SecurityBrief New Zealand - Technology news for CISOs & cybersecurity decision-makers
Story image
Attivo integrates with Azure for greater IoT threat protection
Fri, 28th Feb 2020
FYI, this story is more than a year old

Attivo Networks has integrated with Microsoft Azure Security Center for IoT. Together the organisations will deliver a solution designed for detection and response to attackers targeting Azure IoT Edge devices.

Attivo Networks is a specialist in cybersecurity threat detection.

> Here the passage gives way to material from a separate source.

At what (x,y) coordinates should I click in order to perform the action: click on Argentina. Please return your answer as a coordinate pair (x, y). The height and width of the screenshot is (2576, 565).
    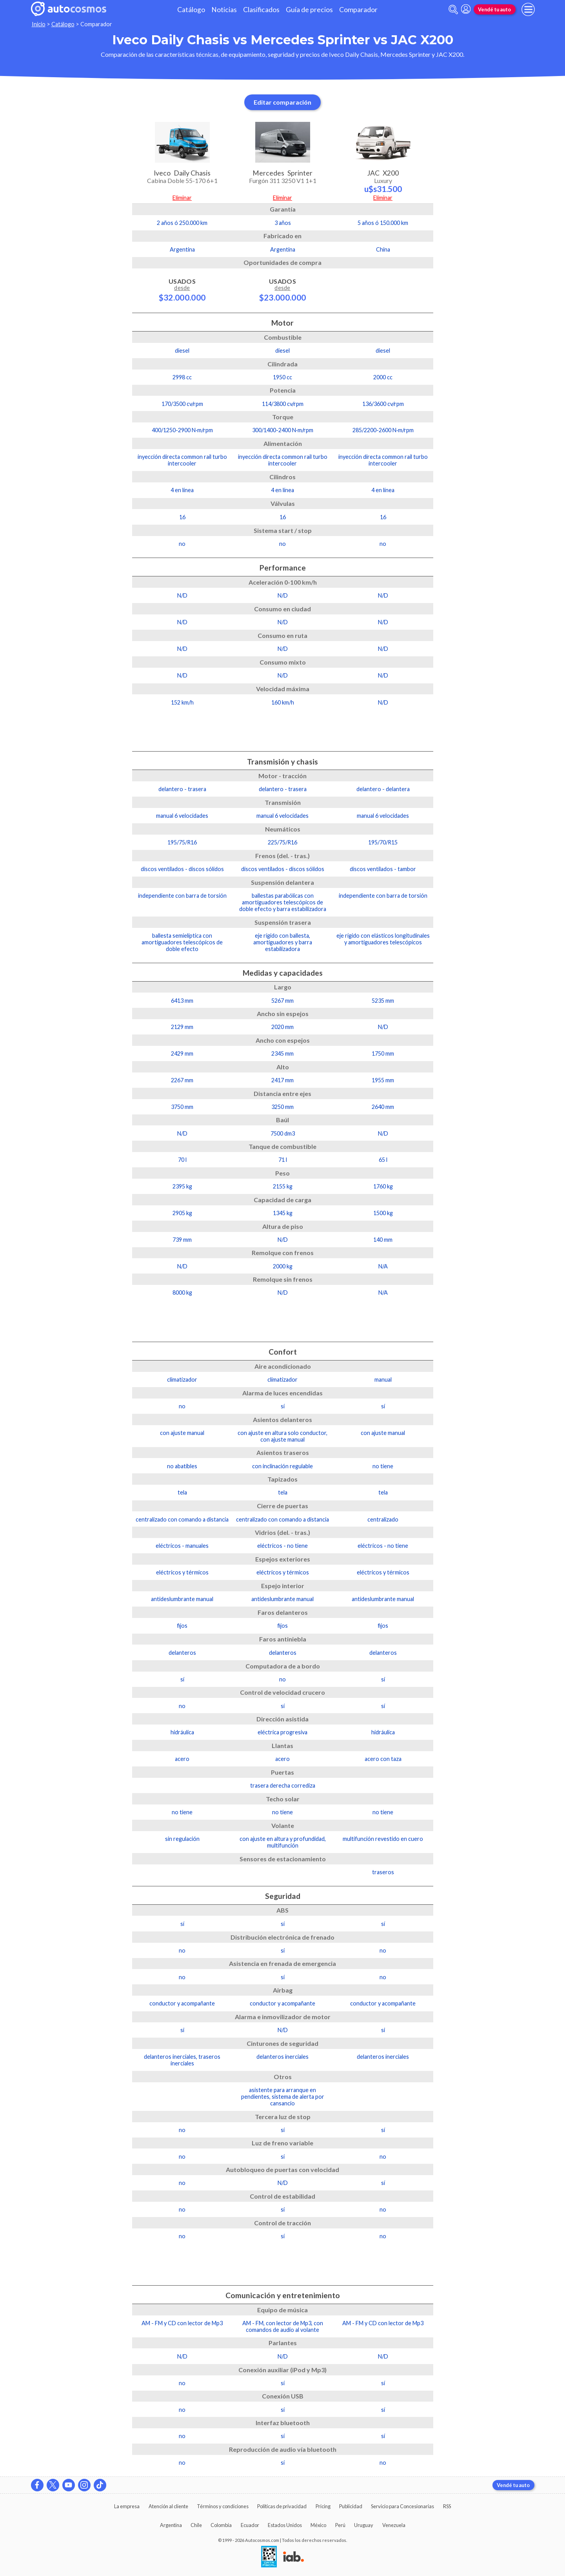
    Looking at the image, I should click on (171, 2525).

This integration extends the ThreatDefend platform to up the ante for security on the Azure service.

According to Microsoft, the intelligent edge is a prime target for attackers, and as such Azure IoT Edge actively addresses these risks by collaborating with security companies such as Attivo who are proficient at detecting attackers in these emerging environments.

The integration provides customers a reliable way to detect, redirect, and respond to in-network attackers.

Attivo Networks VP security research Venu Vissamsetty says, “Efficiently detecting cloud-based attacks on containers and Internet of Things (IoT) devices remains a significant challenge for legacy security controls.

“We are excited to partner with Microsoft to deliver the visibility, early detection, and accelerated response that organisations need to combat advanced attackers and leverage the maximum benefits of the Intelligent Edge.

Microsoft CTO and GM cloud and AI security division, Michael Braverman-Blumenstyk says, “At Microsoft, were committed to providing a trusted, easy-to-use platform that allows customers to securely build and unlock the value of their IoT deployments.

“Our collaboration with Attivo Networks strengthens the security framework of Azure Security Center for IoT Edge with effective, deception-based detection, enabling organisations to meet evolving security needs.

Azure IoT Edge is a managed service based on Azure IoT Hub. Utilising this, Organisations can deploy cloud workloads to run on IoT edge devices via standard containers.

By moving certain workloads to the edge of the network, devices spend less time communicating with the cloud, react quicker local changes, and operate reliably even in extended offline periods, Microsoft states.

The joint Attivo ThreatDefend and Azure IoT Edge solution deploys Azure IoT modules as decoys for early and accurate threat detection.

Security teams can also deploy ThreatDetect forwarders in remote IoT edge devices from the Azure IoT Hub console and project deception at scale across the enterprise cloud, IoT, industrial, and medical networks to protect their entire infrastructure.

This jointly developed solution is available in the Azure Marketplace. The Attivo ThreatDefend solution creates a fabric of deceptive assets that proactively deceive and redirect attackers into revealing themselves, the company states.

When attackers target IoT edge devices, attempting to conduct reconnaissance or move laterally, they will discover assets that appear identical to production systems.

Any active observation will cause the attack to be redirected into the deception environment, Attivo states.

The solution then raises an engagement-based alert that automatically notifies the Azure Security Center. Additionally, forensics and company-specific intelligence on the attack are gathered and can be used for understanding attacker methods, intent, and strengthening security defences, according to the company.